Data for this task:
:::::

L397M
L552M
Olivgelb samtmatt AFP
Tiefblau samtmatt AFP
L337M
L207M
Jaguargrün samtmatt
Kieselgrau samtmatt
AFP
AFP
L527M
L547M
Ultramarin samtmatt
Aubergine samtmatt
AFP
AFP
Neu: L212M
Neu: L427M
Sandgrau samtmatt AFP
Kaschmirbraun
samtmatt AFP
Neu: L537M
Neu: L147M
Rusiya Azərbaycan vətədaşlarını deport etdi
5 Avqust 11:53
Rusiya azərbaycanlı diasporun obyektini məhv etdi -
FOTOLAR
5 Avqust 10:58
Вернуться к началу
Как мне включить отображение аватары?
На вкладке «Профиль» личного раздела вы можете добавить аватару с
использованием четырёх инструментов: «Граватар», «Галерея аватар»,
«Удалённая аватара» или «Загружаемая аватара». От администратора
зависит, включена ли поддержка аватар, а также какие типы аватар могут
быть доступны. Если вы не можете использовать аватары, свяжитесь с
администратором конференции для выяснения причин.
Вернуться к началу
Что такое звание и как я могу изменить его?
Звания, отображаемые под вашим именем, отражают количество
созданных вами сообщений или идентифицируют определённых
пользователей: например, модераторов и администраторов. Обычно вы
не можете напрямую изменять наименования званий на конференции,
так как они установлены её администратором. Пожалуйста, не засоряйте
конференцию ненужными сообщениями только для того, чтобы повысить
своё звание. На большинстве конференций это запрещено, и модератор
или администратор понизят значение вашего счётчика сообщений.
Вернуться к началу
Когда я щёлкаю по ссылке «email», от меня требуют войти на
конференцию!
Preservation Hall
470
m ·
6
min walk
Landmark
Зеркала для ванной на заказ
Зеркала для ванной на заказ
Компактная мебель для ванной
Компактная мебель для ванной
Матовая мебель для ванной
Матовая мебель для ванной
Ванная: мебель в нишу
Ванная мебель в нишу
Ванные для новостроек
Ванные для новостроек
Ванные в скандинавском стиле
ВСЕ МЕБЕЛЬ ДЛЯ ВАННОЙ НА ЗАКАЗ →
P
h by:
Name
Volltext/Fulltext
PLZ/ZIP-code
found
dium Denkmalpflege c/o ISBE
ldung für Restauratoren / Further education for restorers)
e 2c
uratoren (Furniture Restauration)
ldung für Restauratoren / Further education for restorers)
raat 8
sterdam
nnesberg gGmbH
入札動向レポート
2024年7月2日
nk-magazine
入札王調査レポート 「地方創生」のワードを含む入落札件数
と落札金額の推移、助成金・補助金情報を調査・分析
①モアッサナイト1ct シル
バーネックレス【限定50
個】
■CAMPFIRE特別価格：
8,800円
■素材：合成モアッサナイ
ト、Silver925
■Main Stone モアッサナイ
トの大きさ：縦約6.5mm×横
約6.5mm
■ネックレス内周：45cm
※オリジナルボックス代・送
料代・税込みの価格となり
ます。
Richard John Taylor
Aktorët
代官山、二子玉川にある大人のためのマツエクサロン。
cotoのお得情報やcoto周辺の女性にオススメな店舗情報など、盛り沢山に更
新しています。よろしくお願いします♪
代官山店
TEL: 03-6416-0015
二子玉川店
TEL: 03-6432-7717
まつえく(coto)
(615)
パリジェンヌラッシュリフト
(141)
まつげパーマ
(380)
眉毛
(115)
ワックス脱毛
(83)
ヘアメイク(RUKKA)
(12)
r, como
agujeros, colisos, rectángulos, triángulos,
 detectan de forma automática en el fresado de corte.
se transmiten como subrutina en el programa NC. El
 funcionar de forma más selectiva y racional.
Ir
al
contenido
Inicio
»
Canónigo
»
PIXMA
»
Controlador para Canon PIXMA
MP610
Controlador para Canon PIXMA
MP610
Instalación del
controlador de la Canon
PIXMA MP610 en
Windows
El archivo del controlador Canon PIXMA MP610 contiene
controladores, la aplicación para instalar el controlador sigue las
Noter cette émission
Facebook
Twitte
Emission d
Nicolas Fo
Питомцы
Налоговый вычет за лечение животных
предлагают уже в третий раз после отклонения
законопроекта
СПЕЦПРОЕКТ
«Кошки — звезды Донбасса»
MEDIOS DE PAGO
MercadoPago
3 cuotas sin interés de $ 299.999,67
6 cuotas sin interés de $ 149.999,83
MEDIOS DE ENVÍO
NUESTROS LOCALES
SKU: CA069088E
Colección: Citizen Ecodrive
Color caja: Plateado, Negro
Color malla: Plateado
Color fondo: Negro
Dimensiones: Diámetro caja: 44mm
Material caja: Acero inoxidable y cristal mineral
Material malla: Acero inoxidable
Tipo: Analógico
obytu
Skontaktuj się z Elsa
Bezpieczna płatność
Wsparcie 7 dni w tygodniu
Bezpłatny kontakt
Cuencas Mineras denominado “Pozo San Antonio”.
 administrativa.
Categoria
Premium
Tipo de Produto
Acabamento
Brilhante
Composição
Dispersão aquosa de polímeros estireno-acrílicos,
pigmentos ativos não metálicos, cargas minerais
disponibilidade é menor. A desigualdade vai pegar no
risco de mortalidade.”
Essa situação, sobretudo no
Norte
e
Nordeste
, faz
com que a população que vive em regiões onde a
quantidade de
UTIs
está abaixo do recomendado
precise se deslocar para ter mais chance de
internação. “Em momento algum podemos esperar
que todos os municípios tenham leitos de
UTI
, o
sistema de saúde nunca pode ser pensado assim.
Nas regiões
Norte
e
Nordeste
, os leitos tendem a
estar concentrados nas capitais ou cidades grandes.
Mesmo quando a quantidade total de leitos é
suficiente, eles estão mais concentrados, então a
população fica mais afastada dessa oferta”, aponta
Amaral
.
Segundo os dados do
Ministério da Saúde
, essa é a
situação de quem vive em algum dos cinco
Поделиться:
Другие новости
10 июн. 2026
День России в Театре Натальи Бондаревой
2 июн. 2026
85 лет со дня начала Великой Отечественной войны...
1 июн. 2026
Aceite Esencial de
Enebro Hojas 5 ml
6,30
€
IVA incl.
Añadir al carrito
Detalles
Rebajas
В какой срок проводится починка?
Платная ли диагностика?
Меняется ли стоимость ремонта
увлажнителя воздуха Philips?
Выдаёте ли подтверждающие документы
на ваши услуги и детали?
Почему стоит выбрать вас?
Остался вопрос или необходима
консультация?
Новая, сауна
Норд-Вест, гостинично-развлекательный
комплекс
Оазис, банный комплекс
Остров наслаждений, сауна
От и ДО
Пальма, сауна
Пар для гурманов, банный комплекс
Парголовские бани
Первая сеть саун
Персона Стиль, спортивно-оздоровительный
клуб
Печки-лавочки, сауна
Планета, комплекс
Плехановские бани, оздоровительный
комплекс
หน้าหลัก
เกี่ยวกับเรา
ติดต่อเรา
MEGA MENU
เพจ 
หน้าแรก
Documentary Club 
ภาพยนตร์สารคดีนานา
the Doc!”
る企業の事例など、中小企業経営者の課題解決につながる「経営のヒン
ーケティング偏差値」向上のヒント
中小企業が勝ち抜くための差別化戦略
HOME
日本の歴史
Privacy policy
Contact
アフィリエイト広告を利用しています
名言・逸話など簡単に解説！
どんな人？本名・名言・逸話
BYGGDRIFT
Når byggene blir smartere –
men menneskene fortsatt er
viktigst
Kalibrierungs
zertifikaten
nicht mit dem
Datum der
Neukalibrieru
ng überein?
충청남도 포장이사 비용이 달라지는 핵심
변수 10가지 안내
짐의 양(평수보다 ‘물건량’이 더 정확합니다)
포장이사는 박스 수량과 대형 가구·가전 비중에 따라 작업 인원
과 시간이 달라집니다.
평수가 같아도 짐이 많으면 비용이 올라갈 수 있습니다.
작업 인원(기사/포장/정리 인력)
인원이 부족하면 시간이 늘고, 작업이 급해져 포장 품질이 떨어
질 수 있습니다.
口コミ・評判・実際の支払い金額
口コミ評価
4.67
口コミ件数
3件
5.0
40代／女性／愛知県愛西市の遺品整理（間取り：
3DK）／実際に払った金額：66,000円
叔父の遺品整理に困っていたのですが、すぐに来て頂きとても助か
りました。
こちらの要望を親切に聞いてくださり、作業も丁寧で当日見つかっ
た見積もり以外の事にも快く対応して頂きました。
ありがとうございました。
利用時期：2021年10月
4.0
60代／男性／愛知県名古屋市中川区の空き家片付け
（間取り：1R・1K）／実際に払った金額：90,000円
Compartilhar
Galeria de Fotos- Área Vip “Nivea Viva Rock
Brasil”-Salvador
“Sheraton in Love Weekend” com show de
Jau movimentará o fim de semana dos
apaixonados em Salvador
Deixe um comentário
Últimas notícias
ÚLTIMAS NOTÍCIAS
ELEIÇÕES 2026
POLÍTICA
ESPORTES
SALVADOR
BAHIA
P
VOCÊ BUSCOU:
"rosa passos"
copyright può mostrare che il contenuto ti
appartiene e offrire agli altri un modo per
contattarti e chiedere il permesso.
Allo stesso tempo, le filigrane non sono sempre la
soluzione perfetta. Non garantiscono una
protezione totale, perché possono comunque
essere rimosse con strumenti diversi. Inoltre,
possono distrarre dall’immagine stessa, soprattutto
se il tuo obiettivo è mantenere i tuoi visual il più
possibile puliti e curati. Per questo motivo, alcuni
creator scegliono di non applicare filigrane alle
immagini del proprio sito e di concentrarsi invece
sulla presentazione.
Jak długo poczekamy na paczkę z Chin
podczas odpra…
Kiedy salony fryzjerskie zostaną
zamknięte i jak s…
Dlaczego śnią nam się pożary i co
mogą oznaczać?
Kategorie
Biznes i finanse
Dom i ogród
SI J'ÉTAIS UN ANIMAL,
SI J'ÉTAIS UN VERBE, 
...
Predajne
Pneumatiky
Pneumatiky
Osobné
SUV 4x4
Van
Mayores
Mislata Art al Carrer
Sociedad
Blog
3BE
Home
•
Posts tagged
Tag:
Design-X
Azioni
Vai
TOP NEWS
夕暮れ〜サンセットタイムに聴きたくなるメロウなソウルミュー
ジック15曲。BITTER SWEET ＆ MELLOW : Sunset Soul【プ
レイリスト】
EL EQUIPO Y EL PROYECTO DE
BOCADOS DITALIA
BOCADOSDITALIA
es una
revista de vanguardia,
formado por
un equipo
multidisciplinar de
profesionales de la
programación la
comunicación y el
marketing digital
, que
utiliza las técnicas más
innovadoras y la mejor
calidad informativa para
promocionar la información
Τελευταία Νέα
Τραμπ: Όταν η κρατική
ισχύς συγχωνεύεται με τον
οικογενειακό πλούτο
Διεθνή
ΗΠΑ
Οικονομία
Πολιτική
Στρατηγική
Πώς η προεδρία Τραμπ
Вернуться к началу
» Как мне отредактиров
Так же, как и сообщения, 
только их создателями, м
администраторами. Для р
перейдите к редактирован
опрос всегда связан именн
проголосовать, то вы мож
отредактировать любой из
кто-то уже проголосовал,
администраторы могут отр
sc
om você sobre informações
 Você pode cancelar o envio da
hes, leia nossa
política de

:::::

Assignment: What you retype should run from the first line of the entries above through the line containing "Звания, отображаемые под", exactly and in full.

Written response:
L397M
L552M
Olivgelb samtmatt AFP
Tiefblau samtmatt AFP
L337M
L207M
Jaguargrün samtmatt
Kieselgrau samtmatt
AFP
AFP
L527M
L547M
Ultramarin samtmatt
Aubergine samtmatt
AFP
AFP
Neu: L212M
Neu: L427M
Sandgrau samtmatt AFP
Kaschmirbraun
samtmatt AFP
Neu: L537M
Neu: L147M
Rusiya Azərbaycan vətədaşlarını deport etdi
5 Avqust 11:53
Rusiya azərbaycanlı diasporun obyektini məhv etdi -
FOTOLAR
5 Avqust 10:58
Вернуться к началу
Как мне включить отображение аватары?
На вкладке «Профиль» личного раздела вы можете добавить аватару с
использованием четырёх инструментов: «Граватар», «Галерея аватар»,
«Удалённая аватара» или «Загружаемая аватара». От администратора
зависит, включена ли поддержка аватар, а также какие типы аватар могут
быть доступны. Если вы не можете использовать аватары, свяжитесь с
администратором конференции для выяснения причин.
Вернуться к началу
Что такое звание и как я могу изменить его?
Звания, отображаемые под вашим именем, отражают количество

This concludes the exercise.